Plagiarism Detection Model - SageMaker Deployment Project
Develop SKLearn and PyTorch Model and Deploy to AWS via SageMaker
- Reference: Clough, P. and Stevenson, M. (2011) Developing a corpus of plagiarised short answers. Language Resources and Evaluation , 45 (1). pp. 5-24. ISSN 1574-020X. Paper Link is here
Problem Statement and Dataset
Plagiarism is widely acknowledged to be a significant and increasing problem for higher education institutions (McCabe 2005; Judge 2008). A wide range of solutions, including several commercial systems, have been proposed to assist the educator in the task of identifying plagiarised work, or even to detect them automatically. Direct comparison of these systems is made difficult by the problems in obtaining genuine examples of plagiarised student work. We describe our initial experiences with constructing a corpus consisting of answers to short questions in which plagiarism has been simulated. This corpus is designed to represent types of plagiarism that are not included in existing corpora and will be a useful addition to the set of resources available for the evaluation of plagiarism detection systems.’
This project is based on Clough, P. and Stevenson, M. (2011) Developing a corpus of plagiarised short answers. Language Resources and Evaluation , 45 (1). pp. 5-24. ISSN 1574-020X. Paper Link is here
Project Overview
In this project, you will be tasked with building a plagiarism detector that examines a text file and performs binary classification; labeling that file as either plagiarized or not, depending on how similar that text file is to a provided source text. Detecting plagiarism is an active area of research; the task is non-trivial and the differences between paraphrased answers and original work are often not so obvious.
Feature Engineering
Let’s talk a bit more about the features we want to include in a plagiarism detection model and how to calculate such features.

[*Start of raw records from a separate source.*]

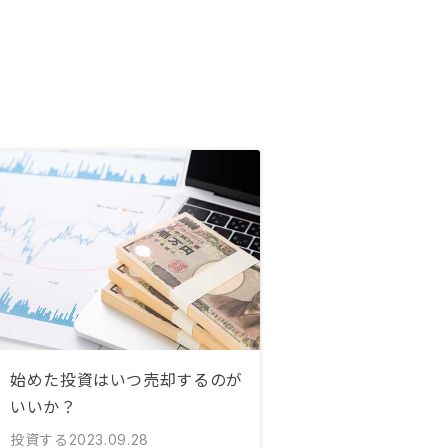
始めた投資はいつ売却するのが
いいか？
投資する
2023.09.28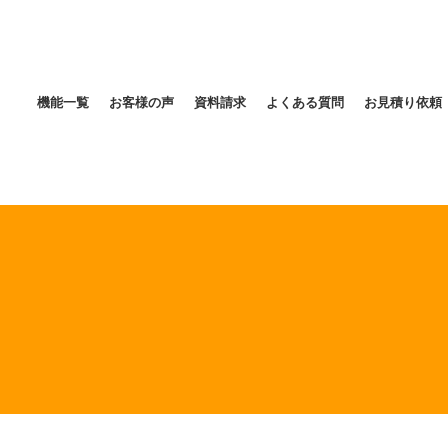
機能一覧
お客様の声
資料請求
よくある質問
お見積り依頼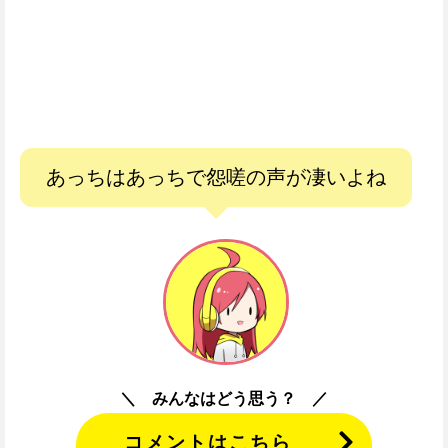
あっちはあっちで怨嗟の声が凄いよね
みんなはどう思う？
コメントはこちら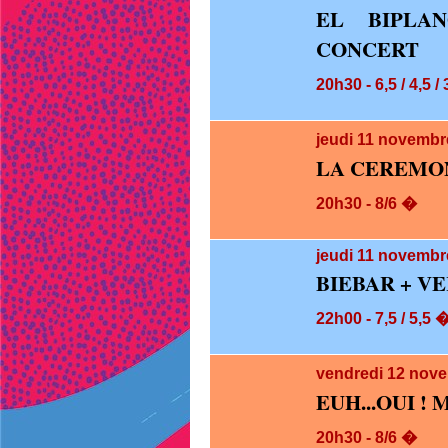
EL BIPLAN
CONCERT
20h30 - 6,5 / 4,5 /
jeudi 11
novembre
LA CEREMO
20h30 - 8/6 �
jeudi 11
novembre
BIEBAR + V
22h00 - 7,5 / 5,5 
vendredi 12
nove
EUH...OUI ! 
20h30 - 8/6 �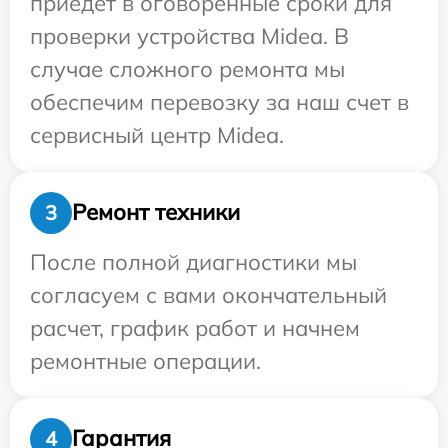
приедет в оговоренные сроки для
проверки устройства Midea. В
случае сложного ремонта мы
обеспечим перевозку за наш счет в
сервисный центр Midea.
Ремонт техники
3
После полной диагностики мы
согласуем с вами окончательный
расчет, график работ и начнем
ремонтные операции.
Гарантия
4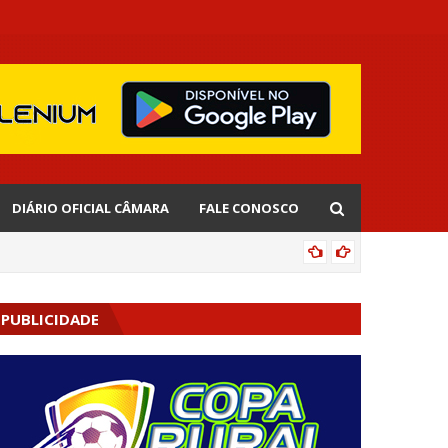
DIÁRIO OFICIAL CÂMARA
FALE CONOSCO
EDNALD
PUBLICIDADE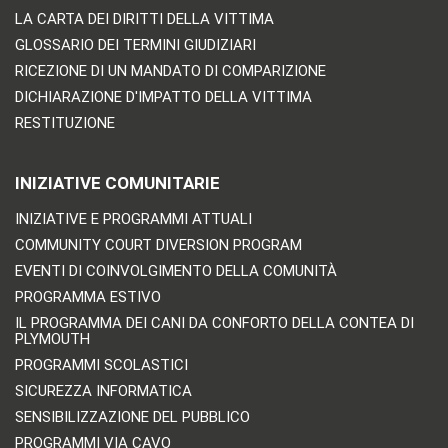
LA CARTA DEI DIRITTI DELLA VITTIMA
GLOSSARIO DEI TERMINI GIUDIZIARI
RICEZIONE DI UN MANDATO DI COMPARIZIONE
DICHIARAZIONE D'IMPATTO DELLA VITTIMA
RESTITUZIONE
INIZIATIVE COMUNITARIE
INIZIATIVE E PROGRAMMI ATTUALI
COMMUNITY COURT DIVERSION PROGRAM
EVENTI DI COINVOLGIMENTO DELLA COMUNITÀ
PROGRAMMA ESTIVO
IL PROGRAMMA DEI CANI DA CONFORTO DELLA CONTEA DI
PLYMOUTH
PROGRAMMI SCOLASTICI
SICUREZZA INFORMATICA
SENSIBILIZZAZIONE DEL PUBBLICO
PROGRAMMI VIA CAVO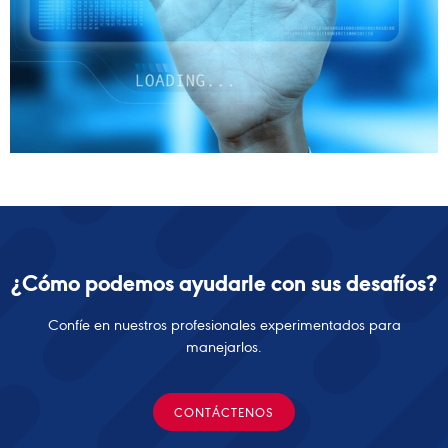
¿Cómo podemos ayudarle con sus desafíos?
Confíe en nuestros profesionales experimentados para
manejarlos.
CONTÁCTENOS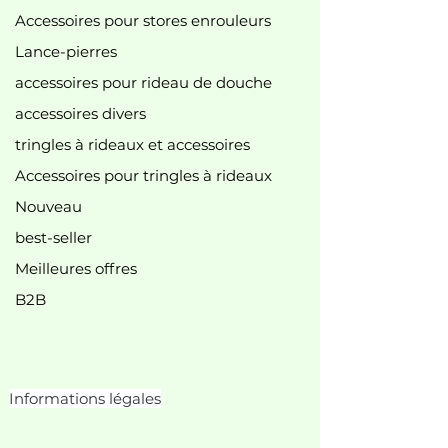
Accessoires pour stores enrouleurs
Lance-pierres
accessoires pour rideau de douche
accessoires divers
tringles à rideaux et accessoires
Accessoires pour tringles à rideaux
Nouveau
best-seller
Meilleures offres
B2B
Informations légales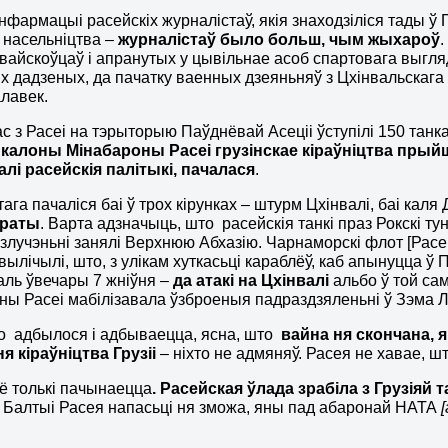
нфармацыі расейскіх журналістаў, якія знаходзіліся тады ў 
 насельніцтва –
журналістаў было больш, чым жыхароў
 вайскоўцаў і апранутых у цывільнае асоб спартовага выгля
 дадзеных, да пачатку ваенных дзеяньняў з Цхінвальскага
лавек.
ас з Расеі на тэрыторыю Паўднёвай Асеціі ўступілі 150 танка
 калоны Мінабароны Расеі грузінскае кіраўніцтва прый
алі расейскія палітыкі, пачалася
.
ага пачаліся баі ў трох кірунках – штурм Цхінвалі, баі каля
траты
. Варта адзначыць, што расейскія танкі праз Рокскі т
 злучэньні занялі Верхнюю Абхазію. Чарнаморскі флот [Расеі
вылічылі, што, з улікам хуткасьці караблёў, каб апынуцца ў 
ль ўвечары 7 жніўня –
да атакі на Цхінвалі
альбо ў той са
ы Расеі мабілізавала ўзброеныя падраздзяленьні ў Зэма Л
то адбылося і адбываецца, ясна, што
вайна ня скончана, 
 кіраўніцтва Грузіі
– ніхто не адмяняў. Расея не хавае, 
ё толькі пачынаецца
. Расейская ўлада зрабіла з Грузіяй т
 Балтыі Расея напасьці ня зможа, яны пад абаронай НАТА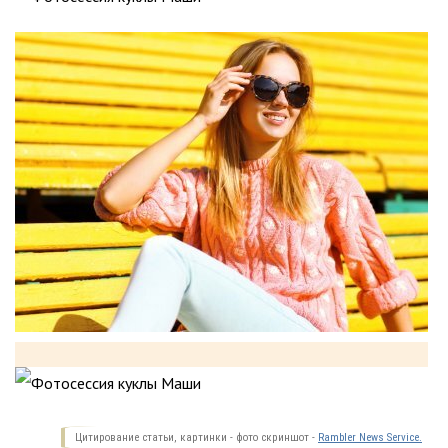
Цитирование статьи, картинки - фото скриншот -
Rambler News Service.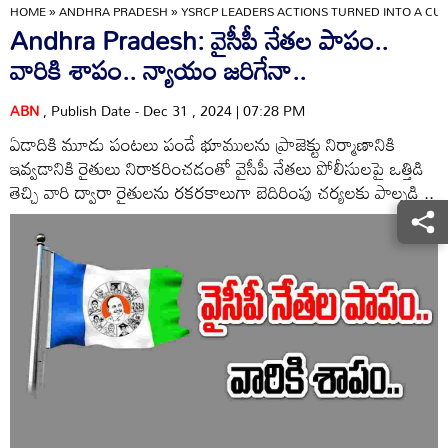
HOME
»
ANDHRA PRADESH
»
YSRCP LEADERS ACTIONS TURNED INTO A CU
Andhra Pradesh: వైసీపీ నేతల పాపం..
వారికి శాపం.. న్యాయం జరిగేనా..
ABN
, Publish Date - Dec 31 , 2024 | 07:28 PM
ఏడాదికి మూడు పంటలు పండే భూములను ప్రాజెక్టు నిర్మాణానికి
ఇవ్వడానికి రైతులు నిరాకరించడంతో వైసీపీ నేతలు పోలీసులపై ఒత్తిడి
తెచ్చి వారి ద్వారా రైతులను రకరకాలుగా బెదిరింపు చర్యలకు పాల్పడి ..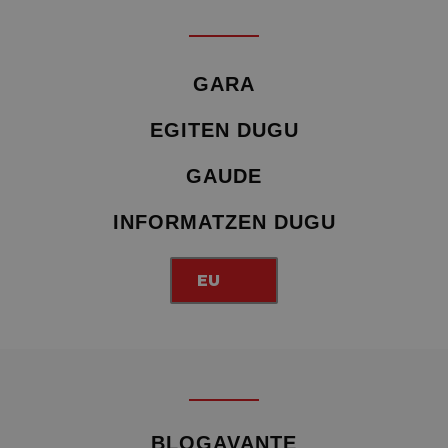
GARA
EGITEN DUGU
GAUDE
INFORMATZEN DUGU
EU
BLOGAVANTE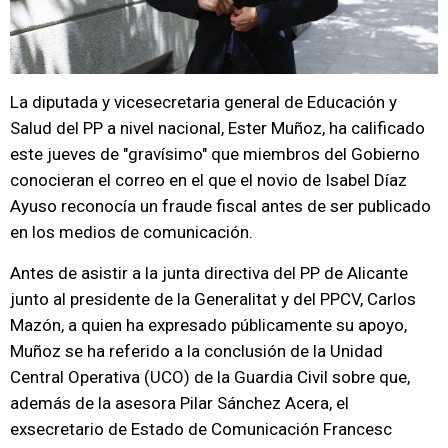
La diputada y vicesecretaria general de Educación y
Salud del PP a nivel nacional, Ester Muñoz, ha calificado
este jueves de "gravísimo" que miembros del Gobierno
conocieran el correo en el que el novio de Isabel Díaz
Ayuso reconocía un fraude fiscal antes de ser publicado
en los medios de comunicación.
Antes de asistir a la junta directiva del PP de Alicante
junto al presidente de la Generalitat y del PPCV, Carlos
Mazón, a quien ha expresado públicamente su apoyo,
Muñoz se ha referido a la conclusión de la Unidad
Central Operativa (UCO) de la Guardia Civil sobre que,
además de la asesora Pilar Sánchez Acera, el
exsecretario de Estado de Comunicación Francesc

In the following explanations, I’ll refer to a submitted text file as a Student Answer Text (A) and the original, wikipedia source file (that we want to compare that answer to) as the Wikipedia Source Text (S).
1. Containment Features
Your first task will be to create containment features. To understand containment, let’s first revisit a definition of n-grams. An n-gram is a sequential word grouping. For example, in a line like “bayes rule gives us a way to combine prior knowledge with new information,” a 1-gram is just one word, like “bayes.” A 2-gram might be “bayes rule” and a 3-gram might be “combine prior knowledge.”
\[\frac{\sum{count(\text{ngram}_{A}) \cap count(\text{ngram}_{S})}}{\sum{count(\text{ngram}_{A})}}\]Containment is defined as the intersection of the n-gram word count of the Wikipedia Source Text (S) with the n-gram word count of the Student Answer Text (S) divided by the n-gram word count of the Student Answer Text.
If the two texts have no n-grams in common, the containment will be 0, but if all their n-grams intersect then the containment will be 1. Intuitively, you can see how having longer n-gram’s in common, might be an indication of cut-and-paste plagiarism. In this project, it will be up to you to decide on the appropriate n
or several n
’s to use in your final model.
2. Longest Common Subsequence
Containment a good way to find overlap in word usage between two documents; it may help identify cases of cut-and-paste as well as paraphrased levels of plagiarism. Since plagiarism is a fairly complex task with varying levels, it’s often useful to include other measures of similarity. The paper also discusses a feature called longest common subsequence.
The longest common subsequence is the longest string of words (or letters) that are the same between the Wikipedia Source Text (S) and the Student Answer Text (A). This value is also normalized by dividing by the total number of words (or letters) in the Student Answer Text.
This project will be broken down into three main notebooks:
Notebook 1: Data Exploration Jyputer Notebook
- Load in the corpus of plagiarism text data.
- Explore the existing data features and the data distribution.
- This first notebook is not required in your final project submission.
Notebook 2: Feature Engineering Jyputer Notebook
- Clean and pre-process the text data.
- Define features for comparing the similarity of an answer text and a source text, and extract similarity features.
- Select “good” features, by analyzing the correlations between different features.
- Create train/test
.csv
files that hold the relevant features and class labels for train/test data points.
Notebook 3: Train and Deploy Your Model in SageMaker Jyputer Notebook
- Upload your train/test feature data to S3.
- Define a binary classification model and a training script.
- Two Models: SVM Classification Model and PyTorch Model
- Train your model and deploy it using SageMaker.
- Evaluate your deployed classifier.